JSON::Path and node iteration

frazap has asked for the wisdom of the Perl Monks concerning the following question:

I have the following json data

{"status":"ok","message-type":"work-list","message-version":"1.0.0","m
+essage":{"facets":{},"total-results":1,"items":[{"author":[{"given":"
+Brahim","family":"Oubaha","sequence":"first","affiliation":[{"name":"
+Laboratory of Biology and Biotechnology of Microorganisms Faculty of 
+Sciences Semlalia Cadi Ayyad University Marrakech Morocco"},{"name":"
+Laboratory of Interaction Plant\u2010Microorganisms, Department of Bi
+ology University of Fribourg Fribourg Switzerland"}]},{"given":"Ahmed
+","family":"Nafis","sequence":"additional","affiliation":[{"name":"La
+boratory of Biology and Biotechnology of Microorganisms Faculty of Sc
+iences Semlalia Cadi Ayyad University Marrakech Morocco"}]},{"given":
+"Mohamed","family":"Baz","sequence":"additional","affiliation":[{"nam
+e":"Laboratory of Biology and Biotechnology of Microorganisms Faculty
+ of Sciences Semlalia Cadi Ayyad University Marrakech Morocco"}]},{"g
+iven":"Felix","family":"Mauch","sequence":"additional","affiliation":
+[{"name":"Laboratory of Interaction Plant\u2010Microorganisms, Depart
+ment of Biology University of Fribourg Fribourg Switzerland"}]},{"ORC
+ID":"http:\/\/orcid.org\/0000-0001-7949-5592","authenticated-orcid":f
+alse,"given":"Mustapha","family":"Barakate","sequence":"additional","
+affiliation":[{"name":"Laboratory of Biology and Biotechnology of Mic
+roorganisms Faculty of Sciences Semlalia Cadi Ayyad University Marrak
+ech Morocco"},{"name":"Agrobiosciences &amp; Fertilizers Program Univ
+ersity Mohammed IV Polytechnic (UM6P) Benguerir Morocco"}]}],"title":
+["The potential of antagonistic moroccan\n            Streptomyces\n 
+           isolates for the biological control of damping\u2010off di
+sease of pea (\n            Pisum sativum\n            L.) caused by\
+n            Aphanomyces euteiches"]}],"items-per-page":20,"query":{"
+start-index":0,"search-terms":null}}}
[download]

That comes from the CrossRef metadata repository

I want to extract the names and affiliations with the format name, firstname; affiliation1 - affiliation2 - ...
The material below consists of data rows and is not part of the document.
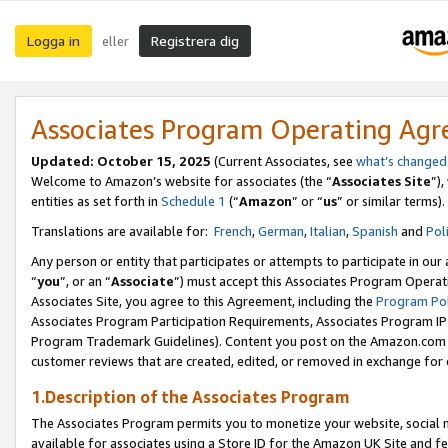
Logga in
Registrera dig
eller
Associates Program Operating Ag
Updated:
October 15, 2025
(Current Associates, see
what’s changed
Welcome to Amazon’s website for associates (the “
Associates Site
”)
entities as set forth in
Schedule 1
(“
Amazon
” or “
us
” or similar terms).
Translations are available for:
French
,
German
,
Italian
,
Spanish
and
Pol
Any person or entity that participates or attempts to participate in ou
“
you
”, or an “
Associate
”) must accept this Associates Program Operat
Associates Site, you agree to this Agreement, including the
Program Pol
Associates Program Participation Requirements, Associates Program I
Program Trademark Guidelines). Content you post on the Amazon.com w
customer reviews that are created, edited, or removed in exchange for 
1.Description of the Associates Program
The Associates Program permits you to monetize your website, social me
available for associates using a Store ID for the Amazon UK Site
and fe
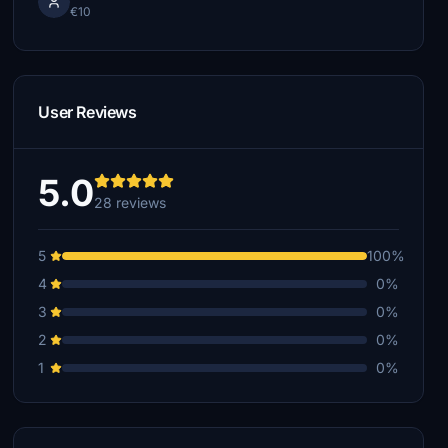
€10
User Reviews
5.0
28 reviews
5
100%
4
0%
3
0%
2
0%
1
0%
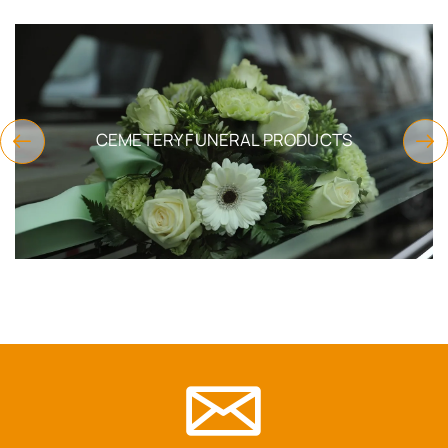
CEMETERY FUNERAL PRODUCTS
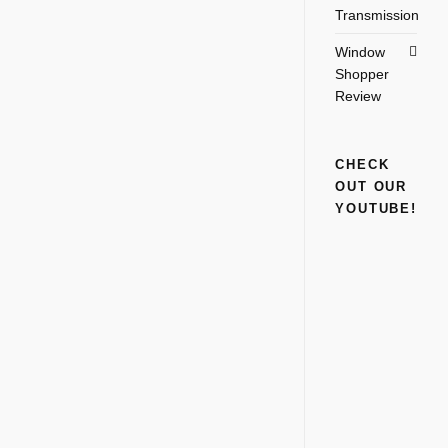
Transmission
Window
Shopper
Review
CHECK
OUT OUR
YOUTUBE!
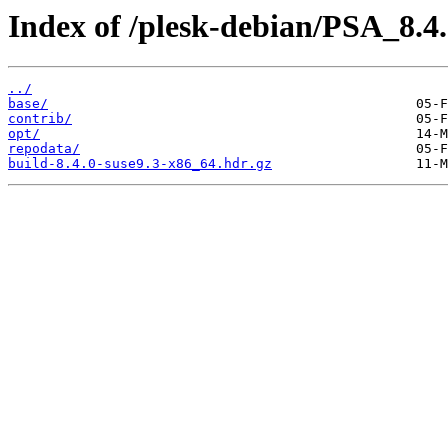
Index of /plesk-debian/PSA_8.4
../
base/
contrib/
opt/
repodata/
build-8.4.0-suse9.3-x86_64.hdr.gz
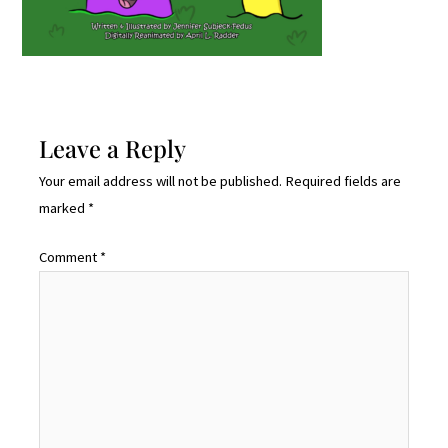
Leave a Reply
Your email address will not be published.
Required fields are
marked
*
Comment
*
I have the following code that works

sub unfoldauthors {
    my ($data_ar) = @_;
    return unless ($data_ar);
    $data_ar = $data_ar->[0];

    # die Dumper $data_ar;
    my @paths = qw( $..family $..given $..affiliation );
    my @selectors;
    for my $p (@paths) {
        push @selectors, JSON::Path->new($p);
    }
    my $aff_name = JSON::Path->new('$..name');
    my $name;

    my @lines;
    my @sep = ( ", ", "; ", " " );
    my $col = 0;
    for my $s (@selectors) {

        my @text = $s->values($data_ar);
        #print $col, " ", Dumper(@text), "\n";
        my $authors_limit = 50;
        my $last          = $authors_limit - 1;
        if ( @text > $authors_limit ) {
            @text = @text[ 0 .. $last ];
            $text[$last] .= " ..." if ( $col == 1 );
        }
        my $pos = 0;
        for my $name (@text) {
            #print "$col $name\n";
            if ( $col == 2 ) {
                my @aff = $aff_name->values( $text[$pos] );
                #print "aff:", Dumper( @aff ), "\n";
                $name = join( " - ", @aff );
                #print "\$name $name\n";
            }
            $lines[ $pos++ ] .= $name . $sep[$col];
        }
        $col++;
    }
    return \@lines;
}
[download]

I first iterate over the nodes at the "upper level" family, given, affiliation, and for the affiliation array ref, I extract the name values.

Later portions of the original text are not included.